Contributed by Kahu Manu Naeʻole, KS Kapālama
Ka Ipu o Lono shares weekly devotionals to provide spiritual enrichment to members of the Kamehameha Schools ‘ohana. For more inspiration, visit the KS “Our faith” webpage.
Heluhelu Baibala/Bible Reading
Ua pono kēia ʻōlelo i mua o nā kānaka a pau; a wae maila lākou iā Setepano, he kanaka piha loa i ka manaʻoʻiʻo a me ka ʻUhane Hemolele, a me Pilipo, a me Perokoro, a me Nikanora, a me Timona, a me Paremena, a me Nikolao ka mea i huli mai no ʻAnetioka.– Nā ʻOihana 6:5
This proposal pleased the whole group. They chose Stephen, a man full of faith and of the Holy Spirit; also Philip, Procorus, Nicanor, Timon, Parmenas, and Nicolas from Antioch, a convert to Judaism. – Acts 6:5
He Manaʻo o ke Kahu Manu Naeʻole, KS Kapālama
“Why do I have to learn Sine, Cosine, and Tangent? When will I ever use it again in my life.” A response quickly filled the room, making us all laugh, “You will use it again tomorrow when we come back to class.” The first student had a point, though, why is it important to learn concepts that we might never use again other than for the single classroom setting? Part of education is about applying a situation and principles in one case and making them applicable in a different situation. You might never apply the theories of a right triangle again, but you might use the ideas of connection and relationships at some point.

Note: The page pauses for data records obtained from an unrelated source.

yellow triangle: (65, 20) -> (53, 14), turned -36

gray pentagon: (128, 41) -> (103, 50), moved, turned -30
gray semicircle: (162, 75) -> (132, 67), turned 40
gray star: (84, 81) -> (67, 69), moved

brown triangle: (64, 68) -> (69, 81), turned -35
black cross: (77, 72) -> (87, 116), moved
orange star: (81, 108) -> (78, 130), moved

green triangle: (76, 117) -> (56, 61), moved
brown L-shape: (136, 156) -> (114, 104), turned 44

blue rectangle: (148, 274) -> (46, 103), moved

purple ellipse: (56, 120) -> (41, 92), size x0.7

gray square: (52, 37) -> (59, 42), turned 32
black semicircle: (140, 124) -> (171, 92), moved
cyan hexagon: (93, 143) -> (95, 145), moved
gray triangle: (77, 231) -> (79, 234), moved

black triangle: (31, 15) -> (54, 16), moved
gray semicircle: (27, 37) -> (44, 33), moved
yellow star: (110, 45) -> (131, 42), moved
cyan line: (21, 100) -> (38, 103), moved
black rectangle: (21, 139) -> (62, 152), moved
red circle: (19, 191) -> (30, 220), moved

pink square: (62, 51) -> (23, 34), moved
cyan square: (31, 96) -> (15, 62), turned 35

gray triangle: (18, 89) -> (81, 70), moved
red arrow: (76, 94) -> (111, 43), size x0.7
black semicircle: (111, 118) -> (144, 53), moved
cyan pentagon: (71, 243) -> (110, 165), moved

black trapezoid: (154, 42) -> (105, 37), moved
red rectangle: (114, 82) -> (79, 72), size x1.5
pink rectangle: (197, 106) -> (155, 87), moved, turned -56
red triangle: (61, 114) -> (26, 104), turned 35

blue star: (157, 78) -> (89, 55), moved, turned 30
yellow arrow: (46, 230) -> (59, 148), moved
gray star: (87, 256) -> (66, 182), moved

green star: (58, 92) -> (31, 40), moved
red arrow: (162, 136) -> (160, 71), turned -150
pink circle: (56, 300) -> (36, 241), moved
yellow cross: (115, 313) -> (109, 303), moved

After Jesus’ ascension, people started to gather as a group (Acts 2:42) and began developing programs to help one another. The people created a food distribution program for widows. However, one group, the Hellenists, felt neglected in the distribution (Acts 6:1). It might seem strange for the Bible, the book of the Holy stories of God, to tell us about a food distribution program. However, the lessons we learn as the problems are solved are lessons for all of us to remember in all situations. The solution was to select men, all Hellenists, who had little power in the community to oversee the food distribution (Acts 6:2-5). The answer was to empower those without power.

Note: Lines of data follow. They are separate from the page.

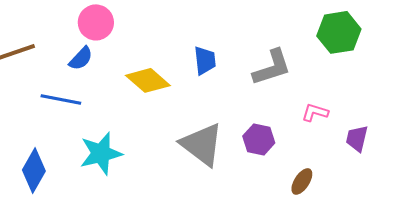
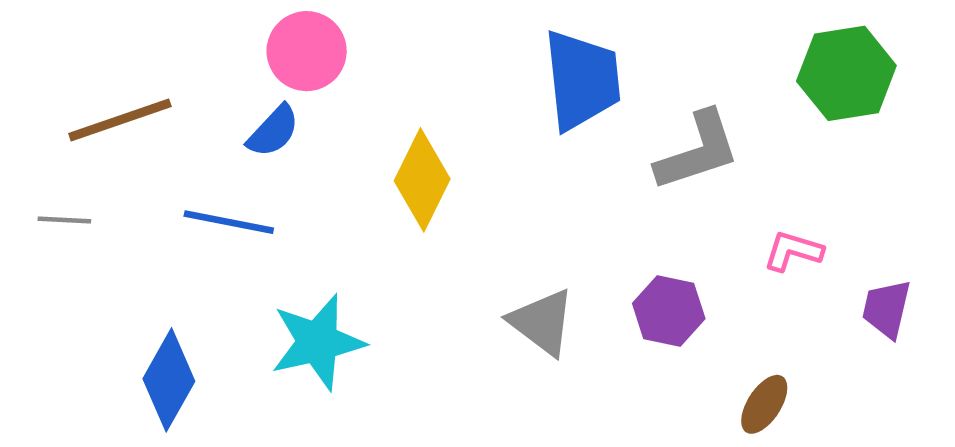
blue trapezoid: (205, 60) -> (582, 80), moved, size x1.6
yellow diamond: (148, 80) -> (422, 180), turned 75
gray triangle: (202, 144) -> (542, 322), size x0.7

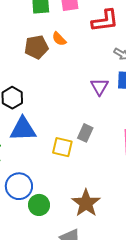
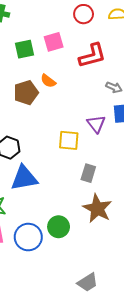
yellow square: (62, 147) -> (69, 140), moved
brown star: (86, 203) -> (97, 208), moved
green circle: (39, 205) -> (59, 227), moved

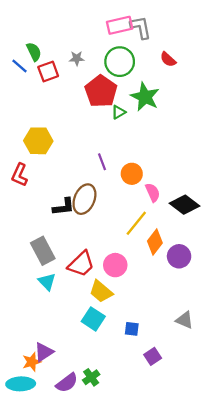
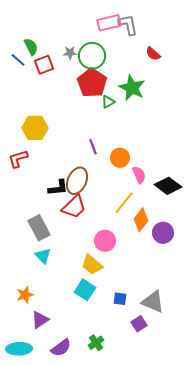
green circle: (120, 62) -> (92, 56), moved
red L-shape: (20, 175) -> (18, 159), turned 50
red trapezoid: (81, 264) -> (74, 207), moved
gray triangle: (185, 320) -> (153, 302), moved, size x1.4
orange star: (32, 362) -> (25, 295), moved
green cross: (91, 377) -> (96, 343), moved

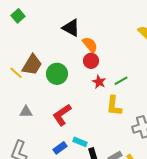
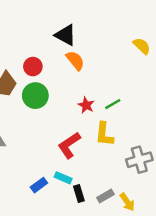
black triangle: (71, 28) -> (66, 35), moved
red circle: (91, 61) -> (33, 67), moved
red L-shape: (62, 115) -> (69, 145), moved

A pillar of global competence is creating solutions for local and global issues, even if these are new issues to a person. One way we do this is by applying older ideas to new situations. We might never use trigonometry functions again, but the concept of connectedness helps us love one another better (John 13:34). We might never run a food distribution program. However, the idea of empowerment could help us disciple others for Jesus (Matt 28:19-20). Lord God, help us to be more competent, loving, and empowering in our world today so others can see Jesus more clearly today and tomorrow. ʻĀmene.